Tuesday, 5 August 2014


Global warming may be better than the Black Death plague

It is time for the global warming alarmists to step down from their soap boxes and look at the history of climate change and how it affected earlier generations of mankind. History tells us that human well-being and population growth go hand in hand with warm climatic cycles, while cold cycles wreck havoc on mankind.
The flea that carried Black Death to
millions of people 

But it is typical of human behavior to be unhappy with the status quo, especially when control of the status quo is beyond our reach. When it is winter we wish for warmer weather and when it is summer we wish for cooler weather. When the world enters a naturally warmer climatic cycle we naturally become alarmed at the prospect of catastrophic consequences. When the climatic cycle brings on a downturn in global temperatures we are equally alarmed by the prospect of that and all that it may mean.

Throughout the history of the world (and even before man evolved) climate change has always been there. The variations in temperature have been as wide as ice covering most of the earth’s surface to a total absence of ice. The changes take place usually quite slowly, but not always, and it happens naturally for reasons that even the best scientists still don’t quite understand. But it happens naturally. Climate change happens just as surely as sea-levels rise and fall and land masses drift apart and reform as new continents.

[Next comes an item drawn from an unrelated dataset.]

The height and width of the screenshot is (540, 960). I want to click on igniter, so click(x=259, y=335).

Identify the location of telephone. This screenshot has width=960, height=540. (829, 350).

We know that in some instances a period of extreme cold can be associated with volcanic activity when large amounts of ash reduce the amount of sunlight reaching the earth. Environmentalists in the 1970s and 80s coined the term Nuclear Winter to describe the effect as they campaigned for nuclear disarmament. It is unclear just how large a nuclear explosion would have to be to create a nuclear winter, but there are countless examples of volcanic winters throughout history.

So what can we learn from previous cold cycles?

We can learn that the last mini ice age, which started after a warm period ended during the 13
th Century, corresponded with food shortages, declining living standards and reduced life expectancy.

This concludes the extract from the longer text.